§ **Task goal**:
The required result is every line of the records that includes "Create".

---- Data for the task

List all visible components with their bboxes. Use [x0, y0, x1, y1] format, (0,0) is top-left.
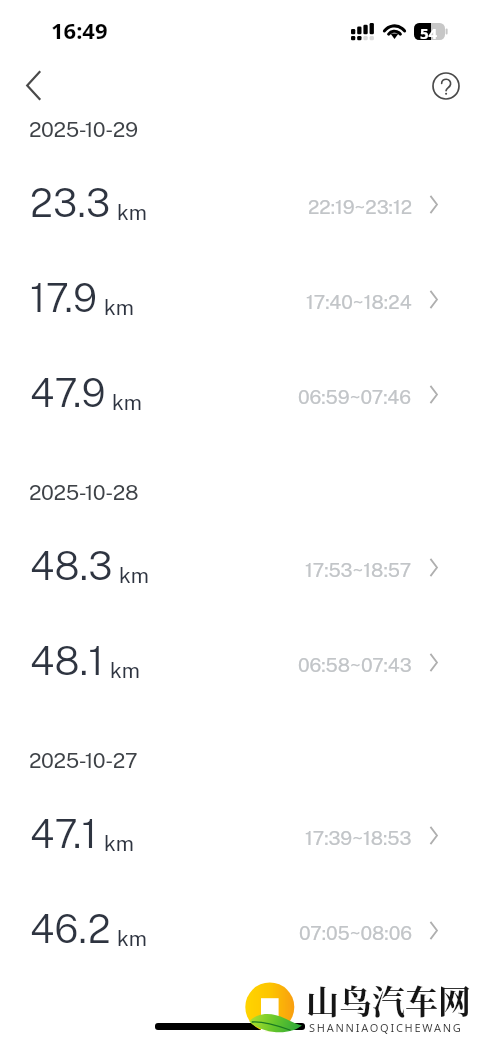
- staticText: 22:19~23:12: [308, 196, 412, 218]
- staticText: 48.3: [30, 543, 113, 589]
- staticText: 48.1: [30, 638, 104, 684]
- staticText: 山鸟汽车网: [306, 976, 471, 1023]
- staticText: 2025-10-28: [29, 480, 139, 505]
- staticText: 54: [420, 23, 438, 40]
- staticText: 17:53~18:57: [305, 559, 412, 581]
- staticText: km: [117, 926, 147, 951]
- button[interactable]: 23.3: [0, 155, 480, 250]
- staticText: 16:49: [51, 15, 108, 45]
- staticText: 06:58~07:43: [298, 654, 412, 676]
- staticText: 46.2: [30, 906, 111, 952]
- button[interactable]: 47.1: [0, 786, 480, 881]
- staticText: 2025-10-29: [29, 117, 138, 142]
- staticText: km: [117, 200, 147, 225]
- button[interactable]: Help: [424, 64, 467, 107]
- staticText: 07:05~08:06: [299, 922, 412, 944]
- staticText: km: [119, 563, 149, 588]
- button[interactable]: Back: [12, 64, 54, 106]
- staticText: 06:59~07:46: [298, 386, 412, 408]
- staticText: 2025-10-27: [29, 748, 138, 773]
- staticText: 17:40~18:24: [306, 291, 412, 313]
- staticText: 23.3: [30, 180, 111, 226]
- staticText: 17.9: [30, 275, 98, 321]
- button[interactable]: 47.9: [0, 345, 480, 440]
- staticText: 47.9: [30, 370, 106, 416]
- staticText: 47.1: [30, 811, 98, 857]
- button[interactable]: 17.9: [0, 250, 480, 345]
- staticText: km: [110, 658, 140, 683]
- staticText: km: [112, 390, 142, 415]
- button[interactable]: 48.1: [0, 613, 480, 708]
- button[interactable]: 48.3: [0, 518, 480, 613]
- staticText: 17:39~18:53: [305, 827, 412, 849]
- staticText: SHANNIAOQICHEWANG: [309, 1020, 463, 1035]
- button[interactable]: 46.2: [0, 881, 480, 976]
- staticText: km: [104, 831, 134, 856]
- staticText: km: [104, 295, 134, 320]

--------
---- Data for the task

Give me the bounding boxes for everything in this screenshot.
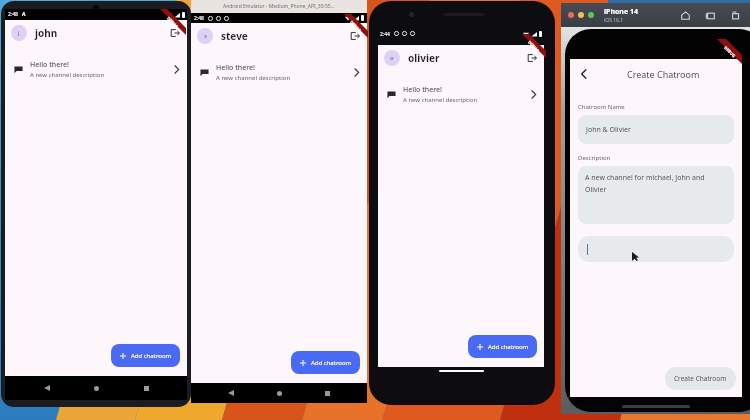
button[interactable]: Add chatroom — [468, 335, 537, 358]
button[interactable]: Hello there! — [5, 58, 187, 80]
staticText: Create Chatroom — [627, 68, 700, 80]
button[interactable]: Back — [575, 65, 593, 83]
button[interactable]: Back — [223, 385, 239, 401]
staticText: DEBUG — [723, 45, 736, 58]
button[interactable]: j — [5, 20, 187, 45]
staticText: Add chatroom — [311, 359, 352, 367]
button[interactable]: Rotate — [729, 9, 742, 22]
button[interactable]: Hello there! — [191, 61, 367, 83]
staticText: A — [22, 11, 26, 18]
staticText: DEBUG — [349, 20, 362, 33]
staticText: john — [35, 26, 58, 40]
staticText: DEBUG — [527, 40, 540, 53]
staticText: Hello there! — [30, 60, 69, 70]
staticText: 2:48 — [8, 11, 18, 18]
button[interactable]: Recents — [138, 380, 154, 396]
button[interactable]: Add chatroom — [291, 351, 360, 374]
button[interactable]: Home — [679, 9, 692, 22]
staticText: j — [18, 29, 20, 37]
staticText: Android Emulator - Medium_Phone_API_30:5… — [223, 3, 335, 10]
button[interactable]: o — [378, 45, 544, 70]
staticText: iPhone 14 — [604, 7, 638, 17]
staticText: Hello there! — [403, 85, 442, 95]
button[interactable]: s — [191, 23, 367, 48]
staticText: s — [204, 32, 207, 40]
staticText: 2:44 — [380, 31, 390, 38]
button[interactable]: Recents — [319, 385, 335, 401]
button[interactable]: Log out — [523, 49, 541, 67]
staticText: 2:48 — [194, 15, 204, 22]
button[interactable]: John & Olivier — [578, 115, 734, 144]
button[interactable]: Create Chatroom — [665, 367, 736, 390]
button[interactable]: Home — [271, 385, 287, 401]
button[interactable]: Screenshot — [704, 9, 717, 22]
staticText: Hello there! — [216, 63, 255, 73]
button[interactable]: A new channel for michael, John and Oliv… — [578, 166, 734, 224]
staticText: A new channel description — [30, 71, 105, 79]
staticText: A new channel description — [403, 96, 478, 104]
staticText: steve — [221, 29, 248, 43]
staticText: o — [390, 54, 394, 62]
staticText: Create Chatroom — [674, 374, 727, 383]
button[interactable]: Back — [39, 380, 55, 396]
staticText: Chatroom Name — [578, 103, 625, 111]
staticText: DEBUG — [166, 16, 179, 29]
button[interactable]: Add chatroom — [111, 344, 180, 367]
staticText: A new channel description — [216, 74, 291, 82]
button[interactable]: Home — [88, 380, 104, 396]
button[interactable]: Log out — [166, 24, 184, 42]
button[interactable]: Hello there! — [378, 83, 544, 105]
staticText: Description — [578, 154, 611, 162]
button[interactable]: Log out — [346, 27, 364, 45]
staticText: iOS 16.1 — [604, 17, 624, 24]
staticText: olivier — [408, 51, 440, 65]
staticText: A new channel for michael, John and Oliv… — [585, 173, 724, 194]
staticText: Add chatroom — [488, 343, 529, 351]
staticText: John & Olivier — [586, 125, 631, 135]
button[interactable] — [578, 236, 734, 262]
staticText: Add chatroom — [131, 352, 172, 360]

--------

§ **Answer box**:
staticText: Create Chatroom — [627, 68, 700, 80]
button[interactable]: Create Chatroom — [665, 367, 736, 390]
staticText: Create Chatroom — [674, 374, 727, 383]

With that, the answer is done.